Hi All,
Below is my suggestion on each challenge.
Missing data:
I agree with the paper that most of the data is not missing at random. It caused by the standard practice or patient refusal. If the proportion of the missing is quite low, I would personally start with the completed case analysis. If the proportion is relatively high, I would try the data analytic technique, for example, imputation. However, I would always keep in concern that the imputed data is not real one. The imputation could lead to the analytical bias. If there is the alternative datapoint that could be used and that datapoint is more completed, I would try that also.
Selection Bias:
As this paper mentioned about the selection bias due to the nature of data collection, I do agree with this statement. The selection bias could not be avoided when we obtained the data since we did not create it or collect it ourselves with the standard method. In my practice, I would perform preliminary test to get the overview of the data first. The basic statistical parameter should be calculated as well as the study of data distribution. This could give the analyst the big picture of the obtained data and sometimes we may see the weird pattern due the selection bias as well.
Data analysis:
The limitation of knowledge on big data analytic and the algorithm developed to handle big data has been discussed for a while. I suggestion that the researcher should be trained on the handle of big data along with the statistics. The refreshing training and update on the newly released algorithm should be provided on the regular basis.

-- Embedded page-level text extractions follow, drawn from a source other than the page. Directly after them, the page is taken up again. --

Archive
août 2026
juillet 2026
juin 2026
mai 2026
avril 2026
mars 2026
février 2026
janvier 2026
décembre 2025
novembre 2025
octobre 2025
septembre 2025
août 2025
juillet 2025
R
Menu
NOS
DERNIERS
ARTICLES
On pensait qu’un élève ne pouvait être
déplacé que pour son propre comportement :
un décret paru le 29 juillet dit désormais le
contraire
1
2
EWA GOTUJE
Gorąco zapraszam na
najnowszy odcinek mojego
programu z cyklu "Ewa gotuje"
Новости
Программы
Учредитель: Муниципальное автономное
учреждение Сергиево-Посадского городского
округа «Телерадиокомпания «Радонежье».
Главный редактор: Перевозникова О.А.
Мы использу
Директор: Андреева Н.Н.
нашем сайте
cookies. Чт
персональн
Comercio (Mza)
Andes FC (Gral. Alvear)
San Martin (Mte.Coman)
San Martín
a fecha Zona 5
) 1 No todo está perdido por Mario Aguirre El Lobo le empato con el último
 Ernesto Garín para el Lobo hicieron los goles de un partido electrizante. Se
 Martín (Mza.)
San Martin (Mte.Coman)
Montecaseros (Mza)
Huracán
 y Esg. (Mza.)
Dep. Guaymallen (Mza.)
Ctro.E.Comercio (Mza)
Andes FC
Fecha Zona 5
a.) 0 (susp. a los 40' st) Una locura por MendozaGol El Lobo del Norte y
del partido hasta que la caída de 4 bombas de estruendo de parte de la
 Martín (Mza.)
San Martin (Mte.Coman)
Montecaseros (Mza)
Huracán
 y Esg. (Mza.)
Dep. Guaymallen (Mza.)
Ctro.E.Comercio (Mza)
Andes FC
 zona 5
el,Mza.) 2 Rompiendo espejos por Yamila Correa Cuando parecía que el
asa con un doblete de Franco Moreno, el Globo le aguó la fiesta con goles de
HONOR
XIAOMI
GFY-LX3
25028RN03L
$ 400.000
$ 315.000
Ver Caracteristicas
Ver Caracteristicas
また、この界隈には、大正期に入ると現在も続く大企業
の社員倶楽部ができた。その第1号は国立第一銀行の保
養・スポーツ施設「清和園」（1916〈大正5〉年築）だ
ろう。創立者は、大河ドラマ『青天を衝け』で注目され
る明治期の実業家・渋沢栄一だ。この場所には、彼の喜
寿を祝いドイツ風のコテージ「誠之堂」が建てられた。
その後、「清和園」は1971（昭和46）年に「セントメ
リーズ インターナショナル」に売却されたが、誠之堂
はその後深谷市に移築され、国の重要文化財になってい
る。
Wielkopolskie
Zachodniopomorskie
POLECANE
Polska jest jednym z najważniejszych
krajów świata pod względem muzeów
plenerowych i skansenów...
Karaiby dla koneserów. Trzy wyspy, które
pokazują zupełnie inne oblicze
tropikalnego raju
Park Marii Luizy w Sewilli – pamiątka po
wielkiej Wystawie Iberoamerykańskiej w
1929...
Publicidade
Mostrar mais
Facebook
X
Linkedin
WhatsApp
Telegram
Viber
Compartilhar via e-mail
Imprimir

Applicability of the results:
For this issue, I suggest that the analyst should provide the result and ensure the data processing transparency as much as possible. The complex algorithm is not generally acceptable in healthcare field since most of healthcare staff has little to no data literacy. The complex algorithm is the “black box” for them. In term of the reader, all of us should aware of the big data trend and the important of data literacy that we should seek for.
Privacy and Ethical issue:
For this issue, I suggest that the data owner should prioritize the data privacy and the data security on the top of all things. Data is the asset. The data owner should be aware of it and invest on the data security measures. Apart from that, the data owner should try their best to comply with the local law and regulation.